When a dog is brought to the vet with a lipoma, the first thing the vet will do is give the dog a complete examination and check for more masses. Veterinarians generally diagnose lipomas using a fine-needle aspirate. The needle is inserted into the skin to retrieve a few cells to determine if the mass is indeed a lipoma or is a more serious mass that just looks and feels like a lipoma.

Despite the needle aspiration being the most common method of diagnosis, it’s not always 100% accurate because it only pulls out a few tiny cells, and these cells may not accurately represent the entire mass. If the vet determines that he is not getting an accurate diagnosis with the needle, he may perform a biopsy on the dog.
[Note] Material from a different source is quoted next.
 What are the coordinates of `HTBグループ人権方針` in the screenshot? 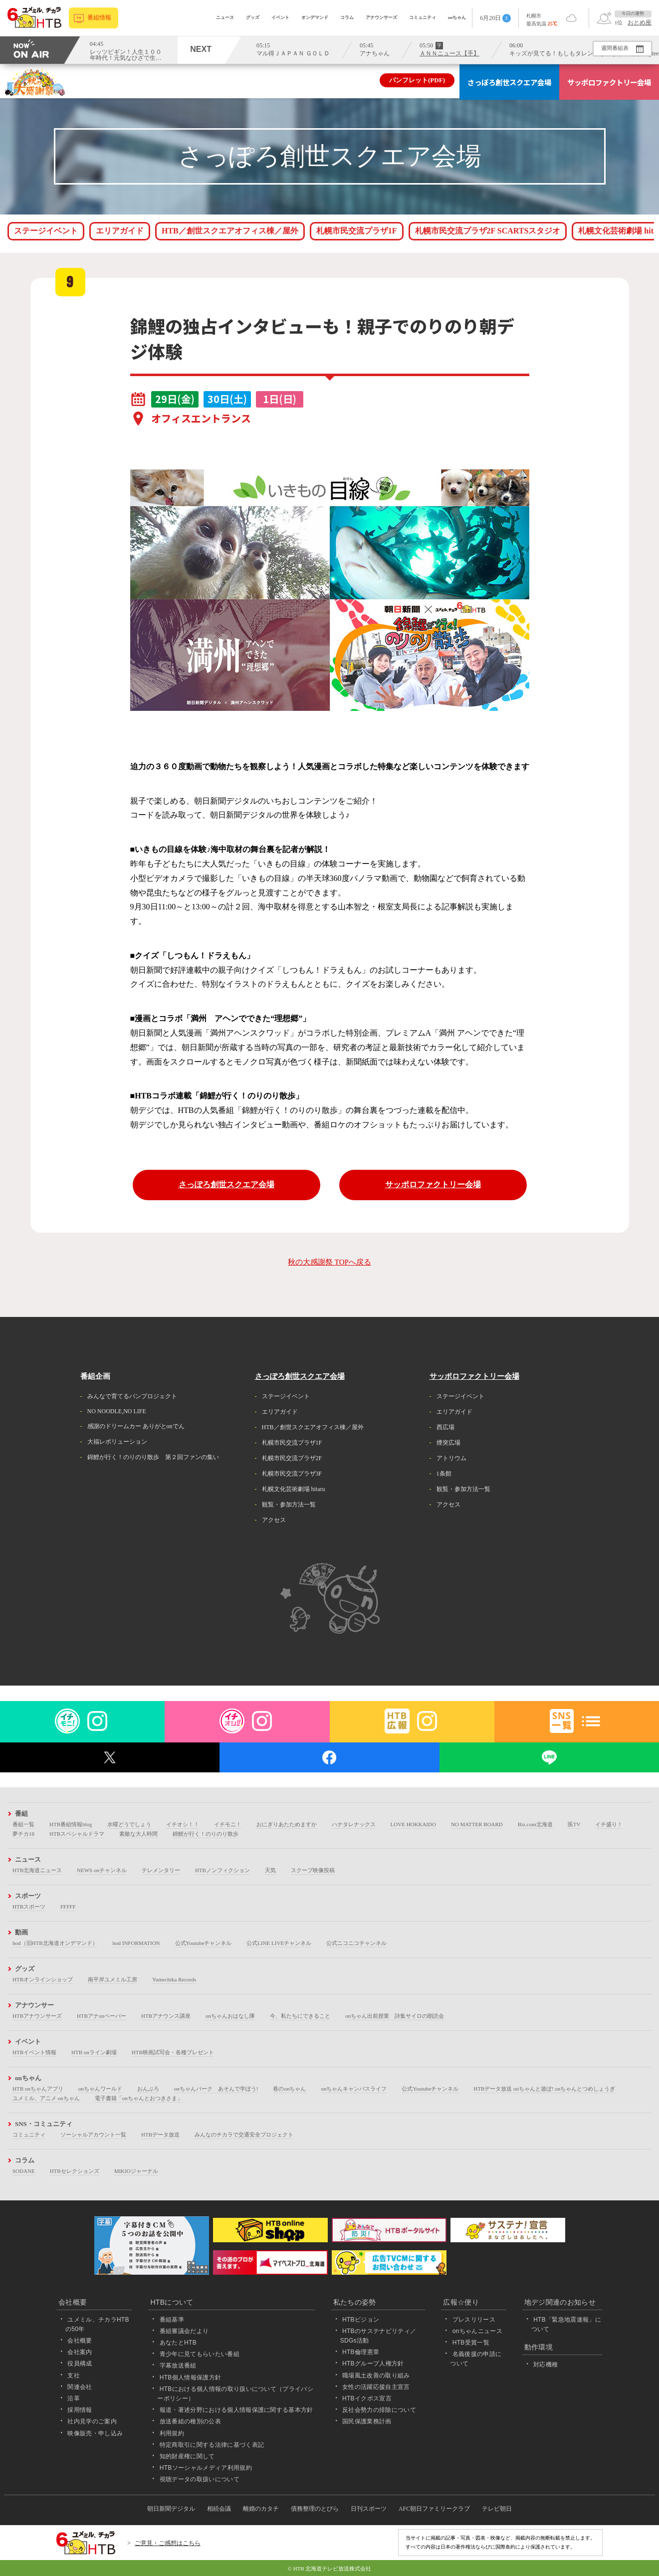 It's located at (373, 2363).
The vet may use imaging tests like an MRI (magnetic resonance imaging) or a CT (computed tomography) to get a better look at the mass and learn its accurate location and size. If these methods do not fully satisfy the vet, he may determine that surgical removal of the mass is required to provide the most accurate diagnosis.

Prognosis

Since most lipomas are noncancerous (benign), the prognosis is very good. In most cases, they’re harmless and will not pose a health risk to the dog. There is relatively no prevention method for lipomas. However, since elderly dogs that are obese tend to be at the highest risk for lipomas, maintaining a dog’s good health and monitoring the diet can be the best way to prevent lipomas from re-developing.

Treatment

Treatment for the lipoma depends a lot on the size and location of the lipoma. The majority of lipomas found in dogs are harmless, so surgical removal is generally used only if the lipoma is large enough to interfere with bodily functions, hinder normal movement or cause the dog discomfort. Often, just knowing that it is a harmless lipoma is treatment enough.

Dog owners who own a show dog or worry about appearance often choose to have the masses surgically removed. Vets often discourage this because the rate of post-operative problems is high with these surgeries. To avoid these complications, many vets are now using liposuction to remove the fatty cells from the mass.

A more complex procedure may be required if the dog has an infiltrative lipoma, which is a lipoma that invades into the muscle tissue and fascia making surgical removal very difficult. In this situation, vets often choose a combination of surgical excision and radiation therapy to prevent the chance of re-growth. Other methods of treatment include laser therapy, steroid injections and similar alternative therapies.

Health issues like lipomas are one of the main reasons why many dog owners choose to purchase pet insurance. Pet insurance doesn’t typically cover routine office visits for services like wellness exams or annual vaccinations but covers emergency visits or services for illnesses like a lipoma. While simple treatment for lipomas may not be really expensive, the costs can add up if surgery, treatment and/or radiation is involved.